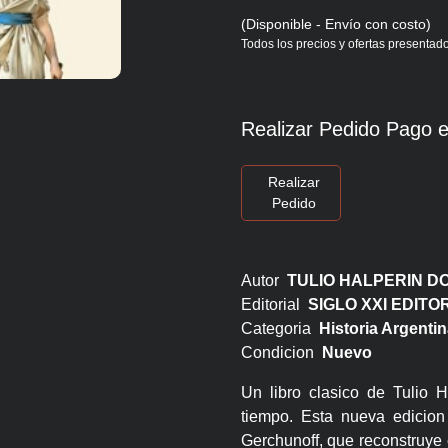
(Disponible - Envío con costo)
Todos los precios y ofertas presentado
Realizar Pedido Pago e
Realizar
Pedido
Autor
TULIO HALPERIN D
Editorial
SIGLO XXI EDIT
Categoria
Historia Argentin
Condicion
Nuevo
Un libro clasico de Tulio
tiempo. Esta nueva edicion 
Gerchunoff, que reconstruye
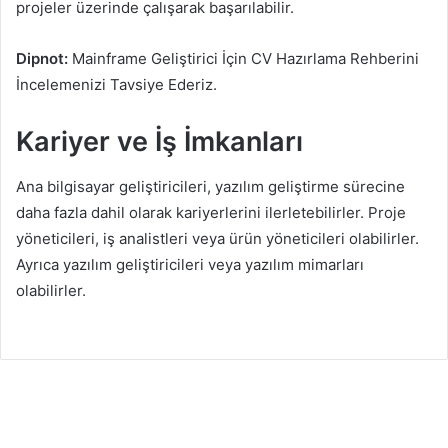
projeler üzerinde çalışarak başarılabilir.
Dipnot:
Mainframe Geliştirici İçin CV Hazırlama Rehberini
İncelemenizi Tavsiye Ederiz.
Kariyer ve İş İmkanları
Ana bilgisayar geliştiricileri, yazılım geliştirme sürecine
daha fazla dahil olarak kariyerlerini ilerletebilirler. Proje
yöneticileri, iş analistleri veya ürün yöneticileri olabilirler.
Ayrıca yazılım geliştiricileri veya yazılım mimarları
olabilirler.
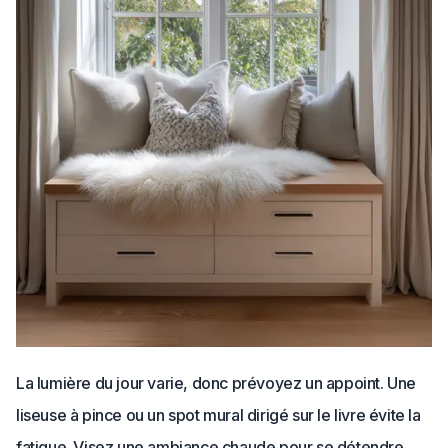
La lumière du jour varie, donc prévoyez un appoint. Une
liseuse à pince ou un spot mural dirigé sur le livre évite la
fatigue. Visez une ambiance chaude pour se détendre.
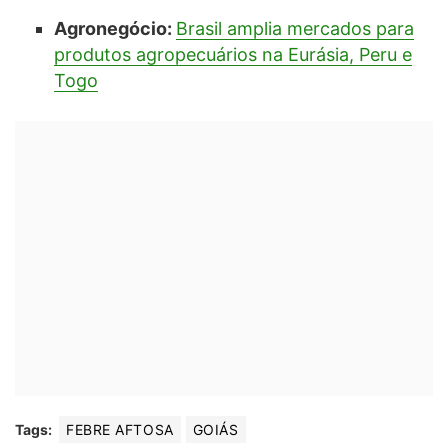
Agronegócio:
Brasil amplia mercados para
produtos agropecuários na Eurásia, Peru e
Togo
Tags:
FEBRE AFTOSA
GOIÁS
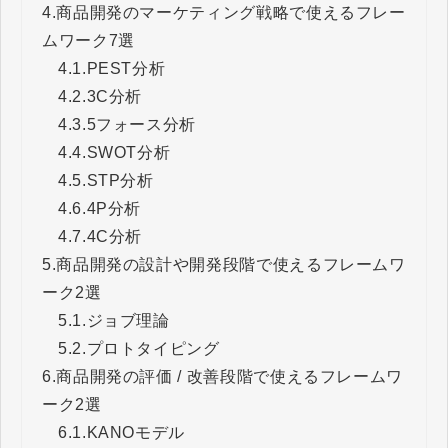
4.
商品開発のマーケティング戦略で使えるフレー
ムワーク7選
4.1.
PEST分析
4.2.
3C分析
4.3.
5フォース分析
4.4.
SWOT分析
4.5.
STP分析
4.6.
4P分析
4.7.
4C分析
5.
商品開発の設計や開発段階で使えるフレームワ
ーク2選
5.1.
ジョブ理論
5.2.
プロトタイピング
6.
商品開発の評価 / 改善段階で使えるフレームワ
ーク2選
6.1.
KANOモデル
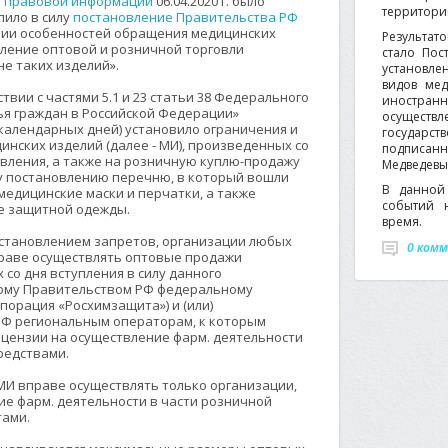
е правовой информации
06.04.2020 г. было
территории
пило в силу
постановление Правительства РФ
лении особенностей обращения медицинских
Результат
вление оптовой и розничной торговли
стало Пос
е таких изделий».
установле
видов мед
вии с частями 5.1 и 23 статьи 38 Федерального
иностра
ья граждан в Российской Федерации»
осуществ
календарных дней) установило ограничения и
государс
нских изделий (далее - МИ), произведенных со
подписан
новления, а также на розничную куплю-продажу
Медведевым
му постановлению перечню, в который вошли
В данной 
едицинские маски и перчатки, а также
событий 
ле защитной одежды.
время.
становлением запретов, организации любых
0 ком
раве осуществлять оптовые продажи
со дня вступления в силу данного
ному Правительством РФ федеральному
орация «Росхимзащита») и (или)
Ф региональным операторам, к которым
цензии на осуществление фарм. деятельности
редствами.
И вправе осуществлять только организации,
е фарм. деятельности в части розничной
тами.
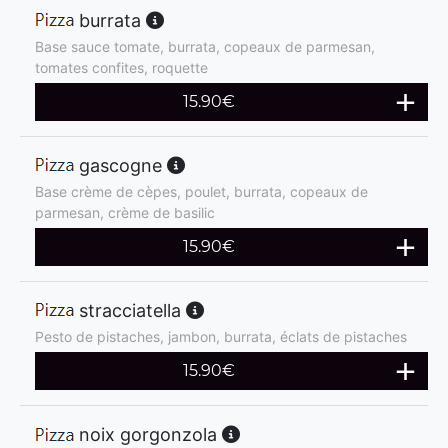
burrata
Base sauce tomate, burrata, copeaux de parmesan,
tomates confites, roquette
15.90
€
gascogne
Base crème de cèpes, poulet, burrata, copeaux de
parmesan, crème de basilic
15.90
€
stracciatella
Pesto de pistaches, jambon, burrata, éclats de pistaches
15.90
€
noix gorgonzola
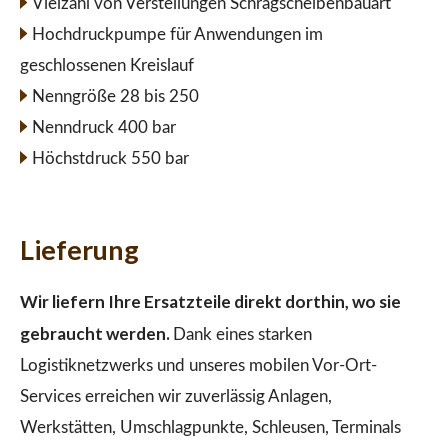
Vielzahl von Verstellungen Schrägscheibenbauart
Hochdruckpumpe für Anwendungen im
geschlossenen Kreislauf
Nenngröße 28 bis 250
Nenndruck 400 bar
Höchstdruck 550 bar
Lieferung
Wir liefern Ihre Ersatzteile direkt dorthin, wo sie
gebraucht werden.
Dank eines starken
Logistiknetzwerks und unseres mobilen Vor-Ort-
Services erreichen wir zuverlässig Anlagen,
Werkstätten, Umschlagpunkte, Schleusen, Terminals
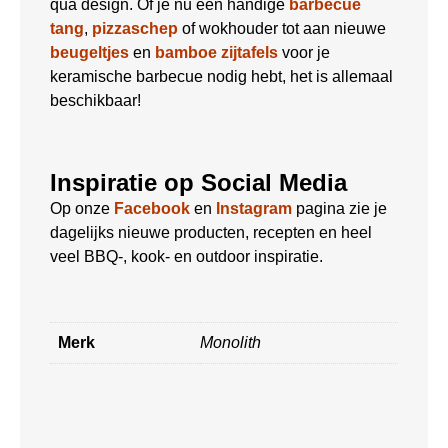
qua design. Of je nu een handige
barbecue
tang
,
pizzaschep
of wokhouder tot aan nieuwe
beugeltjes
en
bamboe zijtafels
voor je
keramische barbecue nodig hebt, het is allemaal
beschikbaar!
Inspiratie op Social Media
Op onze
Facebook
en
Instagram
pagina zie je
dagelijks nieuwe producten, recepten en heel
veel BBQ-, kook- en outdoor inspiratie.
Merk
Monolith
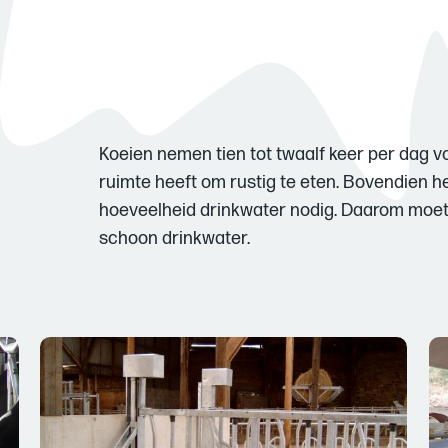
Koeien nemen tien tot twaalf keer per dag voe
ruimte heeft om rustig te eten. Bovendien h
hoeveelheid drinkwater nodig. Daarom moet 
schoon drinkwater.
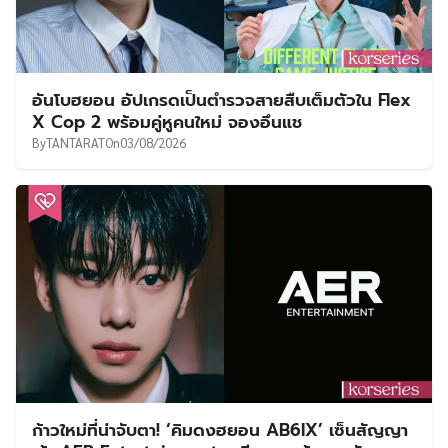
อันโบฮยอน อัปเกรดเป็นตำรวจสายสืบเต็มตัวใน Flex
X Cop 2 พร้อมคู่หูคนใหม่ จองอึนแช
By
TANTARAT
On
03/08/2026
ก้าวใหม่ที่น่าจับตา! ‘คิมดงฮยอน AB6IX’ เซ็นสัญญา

---

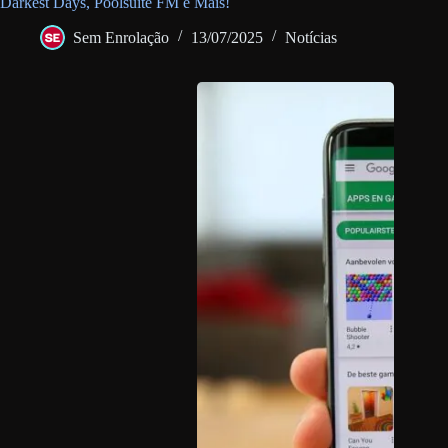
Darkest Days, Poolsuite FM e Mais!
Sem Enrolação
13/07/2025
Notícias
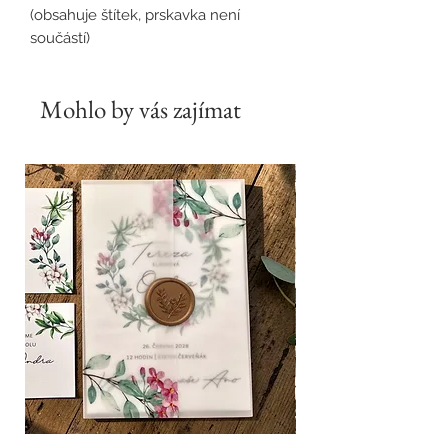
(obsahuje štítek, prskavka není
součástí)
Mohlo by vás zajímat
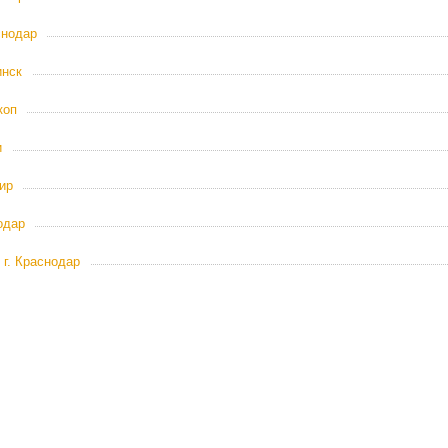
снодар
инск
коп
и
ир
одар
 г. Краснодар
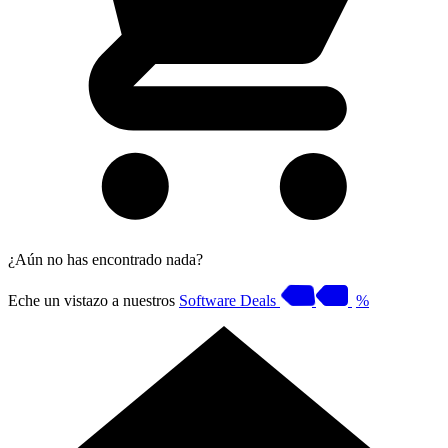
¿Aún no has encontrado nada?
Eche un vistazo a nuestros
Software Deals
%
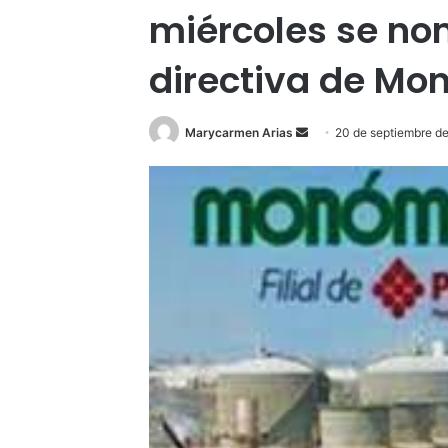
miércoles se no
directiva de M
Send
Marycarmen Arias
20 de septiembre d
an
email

How to complete this task -
Copy every line of the material in which the word "розничной" occurs.

Solution for this task -
вление оптовой и розничной торговли
е фарм. деятельности в части розничной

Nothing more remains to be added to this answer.